EXERCISE BRIEF: Transcribe the lines below verbatim, skipping the images.

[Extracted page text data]
>>

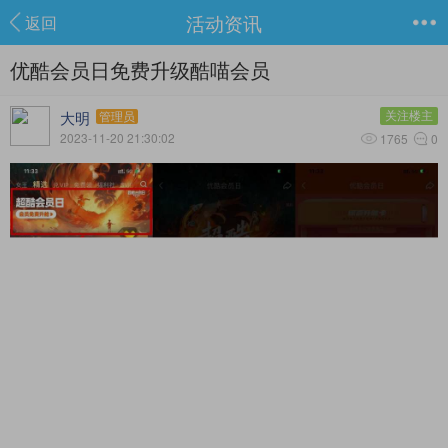
活动资讯
返回
优酷会员日免费升级酷喵会员
大明
关注楼主
管理员
2023-11-20 21:30:02
1765
0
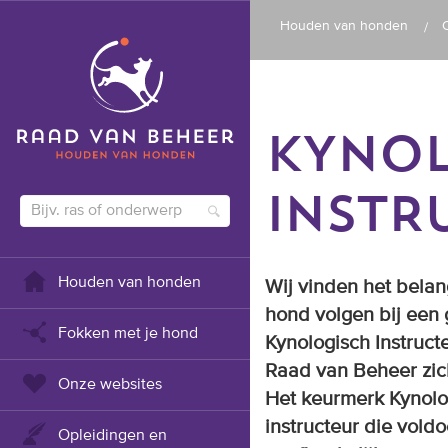
Houden van honden
KYNOL
INSTR
Houden van honden
Wij vinden het bela
hond volgen bij een 
Fokken met je hond
Kynologisch Instruct
Raad van Beheer zic
Onze websites
Het keurmerk Kynolog
instructeur die vold
Opleidingen en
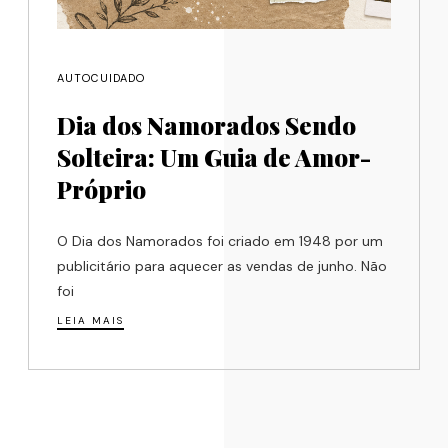
AUTOCUIDADO
Dia dos Namorados Sendo
Solteira: Um Guia de Amor-
Próprio
O Dia dos Namorados foi criado em 1948 por um
publicitário para aquecer as vendas de junho. Não
foi
LEIA MAIS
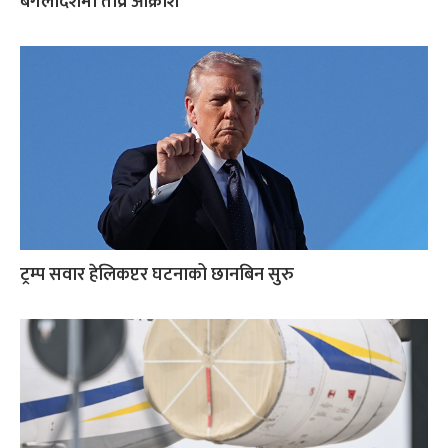
बंगलादेशमा तीव्र आक्रोश
ट्रम्प सवार हेलिकप्टर घटनाको छानबिन सुरु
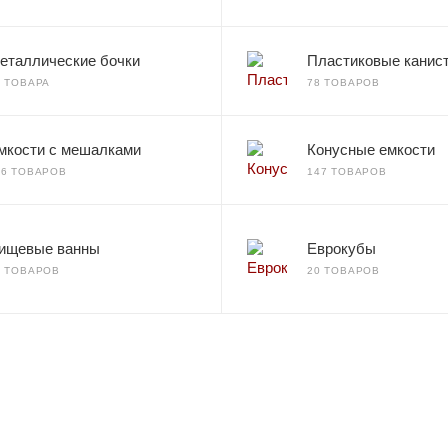
еталлические бочки
Пластиковые канис
2 ТОВАРА
78 ТОВАРОВ
мкости с мешалками
Конусные емкости
66 ТОВАРОВ
147 ТОВАРОВ
ищевые ванны
Еврокубы
7 ТОВАРОВ
20 ТОВАРОВ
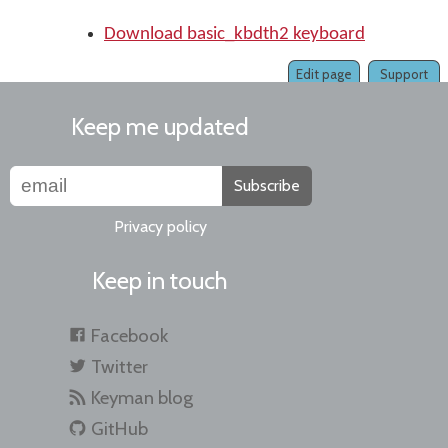
Download basic_kbdth2 keyboard
Edit page
Support
Keep me updated
Subscribe
Privacy policy
Keep in touch
Facebook
Twitter
Keyman blog
GitHub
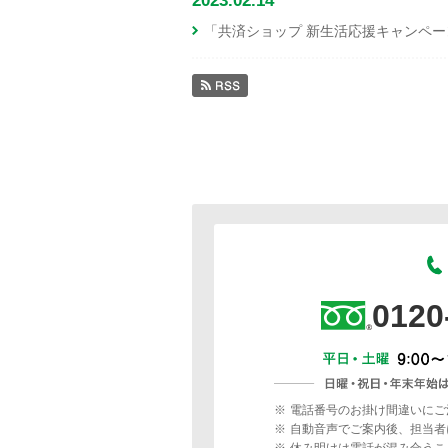
2023.02.14
「共済ショップ 新生活応援キャンペ
0120
※
電話番号のお掛け間違いにご
※
自動音声でご案内後、担当者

<<

RESPONSE FOR THIS EXERCISE:
活动资讯
返回
优酷会员日免费升级酷喵会员
大明
关注楼主
管理员
2023-11-20 21:30:02
1765
0
Houden van honden
KYNOL
INSTR
Houden van honden
Wij vinden het bela
hond volgen bij een 
Fokken met je hond
Kynologisch Instruct
Raad van Beheer zic
Onze websites
Het keurmerk Kynolog
instructeur die vold
Opleidingen en
AUTOCUIDADO
Dia dos Namorados Sendo
Solteira: Um Guia de Amor-
Próprio
O Dia dos Namorados foi criado em 1948 por um
publicitário para aquecer as vendas de junho. Não
foi
LEIA MAIS
बंगलादेशमा तीव्र आक्रोश
ट्रम्प सवार हेलिकप्टर घटनाको छानबिन सुरु
еталлические бочки
Пластиковые канис
2 ТОВАРА
78 ТОВАРОВ
мкости с мешалками
Конусные емкости
66 ТОВАРОВ
147 ТОВАРОВ
ищевые ванны
Еврокубы
7 ТОВАРОВ
20 ТОВАРОВ
Download basic_kbdth2 keyboard
Edit page
Support
Keep me updated
Subscribe
Privacy policy
Keep in touch
Facebook
Twitter
Keyman blog
GitHub
2023.02.14
「共済ショップ 新生活応援キャンペ
0120
※
電話番号のお掛け間違いにご
※
自動音声でご案内後、担当者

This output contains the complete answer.